Album de Stupeflip (2017)

Entendons nous bien. Stupeflip, j'ai les 3 premiers albums, dont le dernier en édition limitée, vendue avec le Terror Maxi en picture disc, j'ai deux t-shirts, et je les ai vus 2 fois en concert. Donc je pense qu'on peut dire que à la base "j'aime bien".
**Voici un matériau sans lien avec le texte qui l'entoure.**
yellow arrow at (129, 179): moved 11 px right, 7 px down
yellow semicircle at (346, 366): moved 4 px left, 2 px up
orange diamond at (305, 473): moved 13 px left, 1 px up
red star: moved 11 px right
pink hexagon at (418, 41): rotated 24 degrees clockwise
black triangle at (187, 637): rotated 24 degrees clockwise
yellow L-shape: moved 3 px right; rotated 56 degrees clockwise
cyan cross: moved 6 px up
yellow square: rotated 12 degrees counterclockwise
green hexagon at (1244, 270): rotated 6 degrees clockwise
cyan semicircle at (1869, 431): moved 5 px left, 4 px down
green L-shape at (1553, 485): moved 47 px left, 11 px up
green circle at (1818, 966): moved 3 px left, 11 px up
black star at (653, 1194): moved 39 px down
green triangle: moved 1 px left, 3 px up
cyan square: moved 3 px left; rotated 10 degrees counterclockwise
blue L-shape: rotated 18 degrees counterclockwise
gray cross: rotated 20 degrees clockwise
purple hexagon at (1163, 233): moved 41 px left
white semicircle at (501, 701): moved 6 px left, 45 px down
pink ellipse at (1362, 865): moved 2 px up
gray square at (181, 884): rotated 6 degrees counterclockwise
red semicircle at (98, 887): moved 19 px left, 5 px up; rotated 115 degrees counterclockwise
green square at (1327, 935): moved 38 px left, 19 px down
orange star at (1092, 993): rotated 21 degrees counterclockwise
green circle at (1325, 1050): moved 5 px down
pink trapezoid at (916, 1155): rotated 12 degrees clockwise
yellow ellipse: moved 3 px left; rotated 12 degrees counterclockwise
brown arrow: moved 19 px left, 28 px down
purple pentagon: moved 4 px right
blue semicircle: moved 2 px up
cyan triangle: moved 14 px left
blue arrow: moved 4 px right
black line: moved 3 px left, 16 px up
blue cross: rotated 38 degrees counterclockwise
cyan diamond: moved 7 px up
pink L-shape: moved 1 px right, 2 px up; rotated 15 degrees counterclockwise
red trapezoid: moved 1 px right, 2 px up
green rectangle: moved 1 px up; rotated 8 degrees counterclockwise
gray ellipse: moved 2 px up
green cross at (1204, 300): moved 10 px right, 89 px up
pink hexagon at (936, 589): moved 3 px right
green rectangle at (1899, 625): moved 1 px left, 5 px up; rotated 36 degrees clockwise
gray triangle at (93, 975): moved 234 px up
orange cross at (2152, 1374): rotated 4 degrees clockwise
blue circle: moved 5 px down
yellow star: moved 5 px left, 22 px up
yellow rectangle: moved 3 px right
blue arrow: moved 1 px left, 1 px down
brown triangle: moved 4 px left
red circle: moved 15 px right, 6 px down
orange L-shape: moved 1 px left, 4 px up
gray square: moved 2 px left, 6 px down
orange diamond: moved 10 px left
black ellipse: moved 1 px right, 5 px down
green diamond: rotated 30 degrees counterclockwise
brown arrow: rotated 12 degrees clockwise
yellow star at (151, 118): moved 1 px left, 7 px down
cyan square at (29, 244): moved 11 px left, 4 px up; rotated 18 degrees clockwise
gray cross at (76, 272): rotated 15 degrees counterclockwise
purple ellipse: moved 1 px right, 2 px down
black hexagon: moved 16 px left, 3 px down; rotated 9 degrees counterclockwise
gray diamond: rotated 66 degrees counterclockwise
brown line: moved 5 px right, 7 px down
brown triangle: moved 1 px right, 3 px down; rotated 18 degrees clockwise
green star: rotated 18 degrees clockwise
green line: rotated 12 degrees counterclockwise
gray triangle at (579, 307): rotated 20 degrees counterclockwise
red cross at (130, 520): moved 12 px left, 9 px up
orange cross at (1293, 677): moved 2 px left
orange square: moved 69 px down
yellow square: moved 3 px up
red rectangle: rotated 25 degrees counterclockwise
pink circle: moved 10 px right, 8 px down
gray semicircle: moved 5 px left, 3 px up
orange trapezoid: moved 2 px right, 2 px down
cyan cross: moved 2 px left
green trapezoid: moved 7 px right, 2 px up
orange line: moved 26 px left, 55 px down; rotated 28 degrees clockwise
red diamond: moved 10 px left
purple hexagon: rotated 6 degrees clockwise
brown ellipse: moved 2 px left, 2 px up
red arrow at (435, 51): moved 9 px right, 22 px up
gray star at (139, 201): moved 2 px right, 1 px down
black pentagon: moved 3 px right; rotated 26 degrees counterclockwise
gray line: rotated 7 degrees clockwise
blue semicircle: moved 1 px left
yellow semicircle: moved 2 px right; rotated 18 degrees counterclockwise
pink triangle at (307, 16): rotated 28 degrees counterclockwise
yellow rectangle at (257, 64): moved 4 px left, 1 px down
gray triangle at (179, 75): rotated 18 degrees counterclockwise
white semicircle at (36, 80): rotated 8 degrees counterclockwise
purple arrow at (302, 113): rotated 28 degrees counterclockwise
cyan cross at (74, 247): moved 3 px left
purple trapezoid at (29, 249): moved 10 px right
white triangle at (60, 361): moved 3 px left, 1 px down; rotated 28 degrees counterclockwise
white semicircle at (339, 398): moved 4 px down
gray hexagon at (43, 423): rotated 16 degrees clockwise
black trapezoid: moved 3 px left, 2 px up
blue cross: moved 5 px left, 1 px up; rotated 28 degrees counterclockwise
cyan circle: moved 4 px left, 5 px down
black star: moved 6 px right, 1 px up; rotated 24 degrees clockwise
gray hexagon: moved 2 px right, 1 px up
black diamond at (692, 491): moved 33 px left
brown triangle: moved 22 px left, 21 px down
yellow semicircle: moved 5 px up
Sauf que voilà. Fin 2016, Stupeflip annonce un nouvel album. Là où l'annonce de The Hypnoflip Invasion m'avait rendu complètement hystérique, cette annonce m'a fait à peine soulever un sourcil de politesse. Pourquoi ? Je n'ai pas encore mis le doigt sur la raison. J'avais pourtant bien aimé The Hypnoflip Invasion, qui avait livré de beaux morceaux de bravoure. Le virage plus hip-hop de cet opus avait laissé certains dubitatifs, pour ma part j'avais trouvé que l'ensemble fonctionnait pas mal, d'autant plus que King Ju n'avait pas laissé de côté ce qui faisait l'identité de Stupeflip: un univers, des personnages, des chansons plus légères et pop, etc. Alors pourquoi un intérêt aussi limité ce coup-ci ?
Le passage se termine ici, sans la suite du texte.